Aviation Accident Rates Improve, but Pilot Errors Persist

 - August 24, 2017, 9:53 AM

AOPA’s Air Safety Institute (ASI) is encouraged that its most recent version of the Joseph T. Nall Report showed positive results from an industry-wide concerted effort to whittle away at aviation accident rates. The effort appears to have traction, with total accidents dipping to 1,163 in 2014. However, the report also highlights continual issues with pilot-related errors and personal flying. A subsequent “Scorecard” detailing initial data of 2015 and 2016 shows mixed results.

The Air Safety Institute yesterday released its 26th edition of the Nall report reviewing data for 2014—the most recent year with “reasonably complete data”—finding the number of general aviation accidents dropped below the 1,185 accidents in 2013. The report traces to the most complete year of data to dig into causal trends.

The significant improvements and historically low accident rates revealed in last year’s report proved not to be a one-time statistical anomaly,” said ASI executive director Richard McSpadden in a publisher’s note in the report. “Across the general aviation community, we can take pride that our collaborative efforts appear to be having a positive, sustained impact.”

The drop in total accidents comes in spite of 1.7 percent increase in overall general aviation flight activity. This pick-up in flight activity reverses a decade-long decline, ASI noted. But those improvements were not even among all flying categories, with commercial fixed-wing and non-commercial helicopter activity increasing by 5 percent and 21 percent, respectively, and non-commercial fixed-wing and commercial helicopter each sliding by less than one-half of one-percent.

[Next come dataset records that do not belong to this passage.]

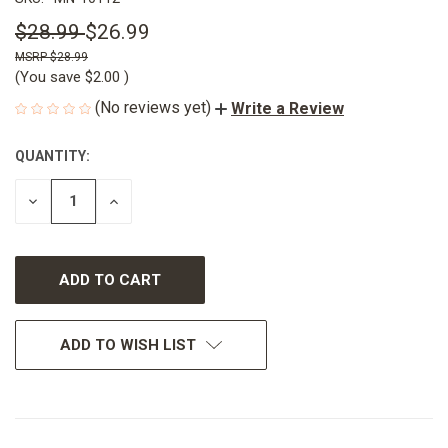
$28.99
$26.99
$28.99
(You save
$2.00
)
(No reviews yet)
Write a Review
QUANTITY:
CURRENT
STOCK:
DECREASE
INCREASE
QUANTITY
QUANTITY
OF
OF
UNDEFINED
UNDEFINED
ADD TO WISH LIST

The number of non-commercial fixed-wing accidents decreased by nine to 952, keeping the accident rate stable at 5.78 per 100,000 hours. But the fatal accident rate for that flying category pushed up 18 percent, to 1.19 per 100,000 hours.

Non-commercial helicopter accidents increased from 105 to 108, but involved six fewer fatal accidents. With the increase in flight activity, the accident rate declined 15 percent overall to 6.28 per 100,000 hours, and the fatal accident rate dropped 42 percent to 0.81 per 100,000 hours.

Commercial fixed-wing accidents dropped 16 percent to 68, marking a new low of 2.0 per 100,000 hours. The commercial helicopter accident rate remained stable at 0.32 per 100,000 hours.

The Scorecard, detailing the initial results of 2015 and 2016, traced a 5 percent increase in flight time of non-commercial fixed-wing aircraft in 2015, with just a 1 percent increase in accidents, providing an improvement in the accident rate for the category to 5.53 per 100,000 hours. Also, the fatal accident rate in 2015 dropped to 1.12 per 100,000 hours with two fewer fatal accidents. In 2016 the number of accidents involving non-commercial fixed-wing aircraft increased 3 percent to 991, but fatal accidents dropped significantly from 194 in 2015 to 156.

The commercial fixed-wing accident rate trended up in 2015 to 2.33 per 100,000 hours, but the fatal rate dropped from 0.32 to 0.24.

McSpadden noted that overall the trends show “troubling and stubborn” accident categories, particularly with the discrepancy between pilot-related and other types of accident causes, as well as the disparity between personal and commercial flying.

Pilot-related mishaps account for 75 percent of all accidents. “The overwhelming majority of these accidents are avoidable, so if we can convince more pilots to access safety information, we can drive the accident rate even lower and save lives,” he said.

AOPA is taking a multi-pronged approach to addressing this, including encouraging operators to become more involved in type clubs and striving to reach the “unreachables” by encouraging increased involvement in safety programs. “I’m a big believer in the value of type clubs,” he said, noting, “They make you smarter on your airplane, make you smarter on the maintenance,” and have expertise and mentors accessible. ASI has been working with type club leaders to help expand safety efforts.

As for safety programs, McSpadden expressed concern that they typically “preach to the choir” with people who already employ best practices attending. AOPA has begun a “find one, bring one” campaign to encourage pilots to bring other pilots who don’t obtain safety information regularly. He notes studies suggest that about half of pilot community actively seek out safety information.

AOPA also is encouraging pilots to focus training and safety areas on problem areas associated with accidents: landings; takeoff and climbs; low-altitude maneuvering; and fuel management.